BEGIN RECORDS FOR THIS TASK

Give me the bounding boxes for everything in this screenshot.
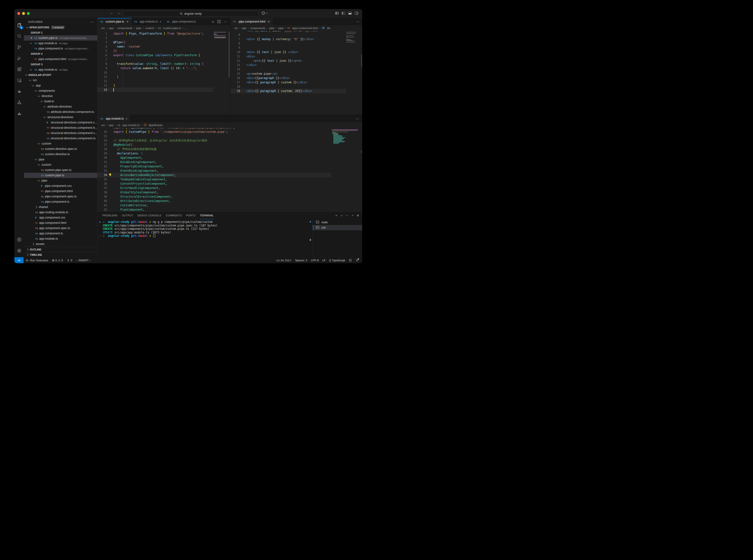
code-editor-app-module[interactable]: import { PipeComponent } from './compone… <box>98 128 331 212</box>
code-line[interactable]: 14 <box>98 88 213 92</box>
language-mode[interactable]: {} TypeScript <box>329 259 345 262</box>
tree-file-app.component.ts[interactable]: TSapp.component.ts <box>24 231 97 236</box>
tree-folder-src[interactable]: src <box>24 78 97 83</box>
open-editor-item[interactable]: ✕TScustom.pipe.tssrc/app/components/pi..… <box>24 35 97 41</box>
indentation[interactable]: Spaces: 2 <box>295 259 307 262</box>
split-editor-icon[interactable] <box>217 20 221 23</box>
tree-file-pipe.component.spec.ts[interactable]: TSpipe.component.spec.ts <box>24 194 97 199</box>
code-line[interactable]: 29 declarations: [ <box>98 151 331 156</box>
close-window-button[interactable] <box>17 12 20 15</box>
vim-mode-indicator[interactable]: -- INSERT -- <box>76 259 91 262</box>
breadcrumb-item[interactable]: custom <box>145 27 154 29</box>
tree-folder-attribute-directives[interactable]: attribute-directives <box>24 104 97 109</box>
explorer-more-actions-icon[interactable]: ⋯ <box>90 20 94 24</box>
maximize-panel-icon[interactable] <box>352 215 354 217</box>
workspace-root-header[interactable]: ANGULAR-STUDY <box>24 72 97 78</box>
activity-remote-explorer[interactable] <box>15 75 24 86</box>
tree-file-pipe.component.ts[interactable]: TSpipe.component.ts <box>24 199 97 204</box>
panel-tab-ports[interactable]: PORTS <box>186 212 196 219</box>
code-line[interactable]: 41 CustomDirective, <box>98 203 331 207</box>
code-line[interactable]: 9 <box>230 46 346 50</box>
activity-kubernetes[interactable] <box>15 97 24 108</box>
tree-file-structural-directives.component.ts[interactable]: TSstructural-directives.component.ts <box>24 136 97 141</box>
open-editor-item[interactable]: <>pipe.component.htmlsrc/app/compon... <box>24 56 97 62</box>
activity-docker[interactable] <box>15 86 24 97</box>
breadcrumb-item[interactable]: app <box>242 27 246 29</box>
breadcrumb-item[interactable]: pipe <box>269 27 274 29</box>
code-editor-pipe-component-html[interactable]: <div>{{ date | date: 'yyyy-MM-dd' }}</di… <box>230 31 346 115</box>
code-line[interactable]: 3@Pipe({ <box>98 40 213 44</box>
copilot-status[interactable] <box>349 259 352 262</box>
lightbulb-icon[interactable]: 💡 <box>108 173 112 177</box>
code-line[interactable]: 8 <box>230 41 346 46</box>
breadcrumb-item[interactable]: src <box>101 27 105 29</box>
terminal-instance-node[interactable]: node <box>313 220 362 225</box>
code-line[interactable]: 17<div>{{ paragraph | custom }}</div> <box>230 80 346 84</box>
tree-file-app.component.css[interactable]: #app.component.css <box>24 215 97 220</box>
code-line[interactable]: 30 AppComponent, <box>98 156 331 160</box>
tree-folder-pipe[interactable]: pipe <box>24 178 97 183</box>
code-line[interactable]: 5}) <box>98 49 213 53</box>
tree-folder-custom[interactable]: custom <box>24 141 97 146</box>
open-editors-header[interactable]: OPEN EDITORS 1 unsaved <box>24 25 97 30</box>
code-line[interactable]: 16<div>{{paragraph }}</div> <box>230 76 346 80</box>
activity-accounts[interactable] <box>15 234 24 245</box>
tree-folder-shared[interactable]: shared <box>24 204 97 209</box>
code-line[interactable]: 13</div> <box>230 63 346 67</box>
tree-file-app.component.spec.ts[interactable]: TSapp.component.spec.ts <box>24 225 97 231</box>
tree-folder-assets[interactable]: assets <box>24 241 97 247</box>
tab-app.module.ts[interactable]: TSapp.module.ts● <box>131 18 164 25</box>
more-actions-icon[interactable]: ⋯ <box>356 20 360 23</box>
activity-extensions[interactable] <box>15 64 24 75</box>
breadcrumb-item[interactable]: app <box>109 124 113 126</box>
tab-pipe.component.html[interactable]: <>pipe.component.html✕ <box>230 18 273 25</box>
activity-explorer[interactable]: 1 <box>15 19 24 31</box>
tree-file-pipe.component.css[interactable]: #pipe.component.css <box>24 183 97 188</box>
code-line[interactable]: 37 ErrorHandlingComponent, <box>98 186 331 190</box>
breadcrumb-item[interactable]: src <box>235 27 238 29</box>
new-terminal-icon[interactable]: ＋ <box>335 213 338 218</box>
activity-run-and-debug[interactable] <box>15 53 24 64</box>
code-line[interactable]: 33 EventBindingComponent, <box>98 168 331 173</box>
notifications-bell[interactable] <box>355 259 359 262</box>
toggle-secondary-sidebar-icon[interactable] <box>355 12 358 15</box>
breadcrumb-item[interactable]: pipe <box>136 27 141 29</box>
toggle-panel-icon[interactable] <box>348 12 352 15</box>
code-line[interactable]: 28 // 声明当前模块拥有哪些组建 <box>98 147 331 151</box>
outline-section[interactable]: OUTLINE <box>24 247 97 252</box>
minimize-window-button[interactable] <box>22 12 25 15</box>
close-icon[interactable]: ✕ <box>126 20 128 23</box>
code-line[interactable]: 42 PipeComponent, <box>98 207 331 212</box>
breadcrumb-item[interactable]: pipe <box>278 27 284 29</box>
forward-icon[interactable]: → <box>117 11 121 15</box>
code-line[interactable]: 31 DataBindingComponent, <box>98 160 331 164</box>
scrollbar-thumb[interactable] <box>229 32 230 77</box>
tab-pipe.component.ts[interactable]: TSpipe.component.ts <box>164 18 199 25</box>
breadcrumb-item[interactable]: TScustom.pipe.ts <box>158 27 181 29</box>
run-testcases-button[interactable]: ▷▷ Run Testcases <box>26 259 48 262</box>
code-line[interactable]: 15<p>custom pipe</p> <box>230 72 346 76</box>
code-line[interactable]: 27@NgModule({ <box>98 143 331 147</box>
code-line[interactable]: 7 <box>98 57 213 62</box>
code-line[interactable]: 1import { Pipe, PipeTransform } from '@a… <box>98 32 213 36</box>
tree-file-structural-directives.component.s...[interactable]: TSstructural-directives.component.s... <box>24 131 97 136</box>
code-line[interactable]: 14 <box>230 67 346 72</box>
tree-folder-directive[interactable]: directive <box>24 94 97 99</box>
breadcrumb-item[interactable]: ... <box>185 27 187 29</box>
problems-status[interactable]: ⊗ 0 ⚠ 0 <box>52 259 63 262</box>
breadcrumb-item[interactable]: app <box>109 27 113 29</box>
tree-file-custom.directive.ts[interactable]: TScustom.directive.ts <box>24 152 97 157</box>
eol[interactable]: LF <box>323 259 326 262</box>
open-editor-item[interactable]: ●TSapp.module.tssrc/app <box>24 67 97 72</box>
tree-file-custom.pipe.ts[interactable]: TScustom.pipe.ts <box>24 173 97 178</box>
remote-indicator[interactable]: >< <box>15 257 23 263</box>
code-editor-custom-pipe[interactable]: 1import { Pipe, PipeTransform } from '@a… <box>98 31 213 115</box>
tree-file-custom.pipe.spec.ts[interactable]: TScustom.pipe.spec.ts <box>24 167 97 173</box>
run-file-icon[interactable]: ▷ <box>212 20 215 23</box>
code-line[interactable]: 24import { CustomPipe } from './componen… <box>98 130 331 134</box>
tree-file-attribute-directives.component.ts[interactable]: TSattribute-directives.component.ts <box>24 109 97 115</box>
command-center-search[interactable]: angular-study <box>123 11 259 17</box>
code-line[interactable]: 35 TwoWayDataBindingComponent, <box>98 177 331 182</box>
terminal-output[interactable]: ●→ angular-study git:(main) ✗ ng g p com… <box>98 220 314 257</box>
panel-more-actions-icon[interactable]: ⋯ <box>346 214 349 217</box>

END RECORDS FOR THIS TASK

> [YOUR INSTRUCTIONS]
Copy the entries character for character, excluding any pictures.

> [ANSWER]
Give me the bounding boxes for everything in this screenshot.
code-editor-app-module[interactable]: import { PipeComponent } from './compone… <box>98 128 331 212</box>
code-line[interactable]: 14 <box>98 88 213 92</box>
language-mode[interactable]: {} TypeScript <box>329 259 345 262</box>
tree-file-app.component.ts[interactable]: TSapp.component.ts <box>24 231 97 236</box>
tree-folder-src[interactable]: src <box>24 78 97 83</box>
open-editor-item[interactable]: ✕TScustom.pipe.tssrc/app/components/pi..… <box>24 35 97 41</box>
indentation[interactable]: Spaces: 2 <box>295 259 307 262</box>
split-editor-icon[interactable] <box>217 20 221 23</box>
tree-file-pipe.component.spec.ts[interactable]: TSpipe.component.spec.ts <box>24 194 97 199</box>
code-line[interactable]: 29 declarations: [ <box>98 151 331 156</box>
close-window-button[interactable] <box>17 12 20 15</box>
vim-mode-indicator[interactable]: -- INSERT -- <box>76 259 91 262</box>
breadcrumb-item[interactable]: custom <box>145 27 154 29</box>
tree-folder-attribute-directives[interactable]: attribute-directives <box>24 104 97 109</box>
explorer-more-actions-icon[interactable]: ⋯ <box>90 20 94 24</box>
maximize-panel-icon[interactable] <box>352 215 354 217</box>
workspace-root-header[interactable]: ANGULAR-STUDY <box>24 72 97 78</box>
activity-remote-explorer[interactable] <box>15 75 24 86</box>
tree-file-pipe.component.ts[interactable]: TSpipe.component.ts <box>24 199 97 204</box>
panel-tab-ports[interactable]: PORTS <box>186 212 196 219</box>
code-line[interactable]: 41 CustomDirective, <box>98 203 331 207</box>
code-line[interactable]: 9 <box>230 46 346 50</box>
activity-kubernetes[interactable] <box>15 97 24 108</box>
tree-file-structural-directives.component.ts[interactable]: TSstructural-directives.component.ts <box>24 136 97 141</box>
open-editor-item[interactable]: <>pipe.component.htmlsrc/app/compon... <box>24 56 97 62</box>
activity-docker[interactable] <box>15 86 24 97</box>
breadcrumb-item[interactable]: app <box>242 27 246 29</box>
breadcrumb-item[interactable]: pipe <box>269 27 274 29</box>
code-editor-pipe-component-html[interactable]: <div>{{ date | date: 'yyyy-MM-dd' }}</di… <box>230 31 346 115</box>
code-line[interactable]: 3@Pipe({ <box>98 40 213 44</box>
copilot-status[interactable] <box>349 259 352 262</box>
lightbulb-icon[interactable]: 💡 <box>108 173 112 177</box>
code-line[interactable]: 8 <box>230 41 346 46</box>
breadcrumb-item[interactable]: src <box>101 27 105 29</box>
terminal-instance-node[interactable]: node <box>313 220 362 225</box>
code-line[interactable]: 17<div>{{ paragraph | custom }}</div> <box>230 80 346 84</box>
tree-file-app.component.css[interactable]: #app.component.css <box>24 215 97 220</box>
code-line[interactable]: 30 AppComponent, <box>98 156 331 160</box>
tree-folder-pipe[interactable]: pipe <box>24 178 97 183</box>
code-line[interactable]: 5}) <box>98 49 213 53</box>
tree-folder-custom[interactable]: custom <box>24 141 97 146</box>
open-editors-header[interactable]: OPEN EDITORS 1 unsaved <box>24 25 97 30</box>
code-line[interactable]: 16<div>{{paragraph }}</div> <box>230 76 346 80</box>
activity-accounts[interactable] <box>15 234 24 245</box>
tree-folder-shared[interactable]: shared <box>24 204 97 209</box>
code-line[interactable]: 13</div> <box>230 63 346 67</box>
tree-file-app.component.spec.ts[interactable]: TSapp.component.spec.ts <box>24 225 97 231</box>
tree-folder-assets[interactable]: assets <box>24 241 97 247</box>
tab-app.module.ts[interactable]: TSapp.module.ts● <box>131 18 164 25</box>
more-actions-icon[interactable]: ⋯ <box>356 20 360 23</box>
activity-extensions[interactable] <box>15 64 24 75</box>
breadcrumb-item[interactable]: app <box>109 124 113 126</box>
tab-pipe.component.html[interactable]: <>pipe.component.html✕ <box>230 18 273 25</box>
activity-explorer[interactable]: 1 <box>15 19 24 31</box>
tree-file-pipe.component.css[interactable]: #pipe.component.css <box>24 183 97 188</box>
code-line[interactable]: 37 ErrorHandlingComponent, <box>98 186 331 190</box>
breadcrumb-item[interactable]: src <box>235 27 238 29</box>
new-terminal-icon[interactable]: ＋ <box>335 213 338 218</box>
activity-run-and-debug[interactable] <box>15 53 24 64</box>
code-line[interactable]: 33 EventBindingComponent, <box>98 168 331 173</box>
notifications-bell[interactable] <box>355 259 359 262</box>
toggle-secondary-sidebar-icon[interactable] <box>355 12 358 15</box>
breadcrumb-item[interactable]: pipe <box>136 27 141 29</box>
toggle-panel-icon[interactable] <box>348 12 352 15</box>
code-line[interactable]: 28 // 声明当前模块拥有哪些组建 <box>98 147 331 151</box>
outline-section[interactable]: OUTLINE <box>24 247 97 252</box>
minimize-window-button[interactable] <box>22 12 25 15</box>
close-icon[interactable]: ✕ <box>126 20 128 23</box>
code-line[interactable]: 42 PipeComponent, <box>98 207 331 212</box>
breadcrumb-item[interactable]: pipe <box>278 27 284 29</box>
forward-icon[interactable]: → <box>117 11 121 15</box>
code-line[interactable]: 31 DataBindingComponent, <box>98 160 331 164</box>
scrollbar-thumb[interactable] <box>229 32 230 77</box>
tab-pipe.component.ts[interactable]: TSpipe.component.ts <box>164 18 199 25</box>
breadcrumb-item[interactable]: TScustom.pipe.ts <box>158 27 181 29</box>
run-testcases-button[interactable]: ▷▷ Run Testcases <box>26 259 48 262</box>
code-line[interactable]: 15<p>custom pipe</p> <box>230 72 346 76</box>
code-line[interactable]: 27@NgModule({ <box>98 143 331 147</box>
code-line[interactable]: 7 <box>98 57 213 62</box>
code-line[interactable]: 1import { Pipe, PipeTransform } from '@a… <box>98 32 213 36</box>
tree-file-structural-directives.component.s...[interactable]: TSstructural-directives.component.s... <box>24 131 97 136</box>
code-line[interactable]: 14 <box>230 67 346 72</box>
tree-folder-directive[interactable]: directive <box>24 94 97 99</box>
breadcrumb-item[interactable]: ... <box>185 27 187 29</box>
problems-status[interactable]: ⊗ 0 ⚠ 0 <box>52 259 63 262</box>
breadcrumb-item[interactable]: app <box>109 27 113 29</box>
tree-file-custom.directive.ts[interactable]: TScustom.directive.ts <box>24 152 97 157</box>
eol[interactable]: LF <box>323 259 326 262</box>
open-editor-item[interactable]: ●TSapp.module.tssrc/app <box>24 67 97 72</box>
tree-file-custom.pipe.ts[interactable]: TScustom.pipe.ts <box>24 173 97 178</box>
remote-indicator[interactable]: >< <box>15 257 23 263</box>
code-editor-custom-pipe[interactable]: 1import { Pipe, PipeTransform } from '@a… <box>98 31 213 115</box>
tree-file-custom.pipe.spec.ts[interactable]: TScustom.pipe.spec.ts <box>24 167 97 173</box>
run-file-icon[interactable]: ▷ <box>212 20 215 23</box>
code-line[interactable]: 24import { CustomPipe } from './componen… <box>98 130 331 134</box>
tree-file-attribute-directives.component.ts[interactable]: TSattribute-directives.component.ts <box>24 109 97 115</box>
command-center-search[interactable]: angular-study <box>123 11 259 17</box>
code-line[interactable]: 35 TwoWayDataBindingComponent, <box>98 177 331 182</box>
terminal-output[interactable]: ●→ angular-study git:(main) ✗ ng g p com… <box>98 220 314 257</box>
panel-more-actions-icon[interactable]: ⋯ <box>346 214 349 217</box>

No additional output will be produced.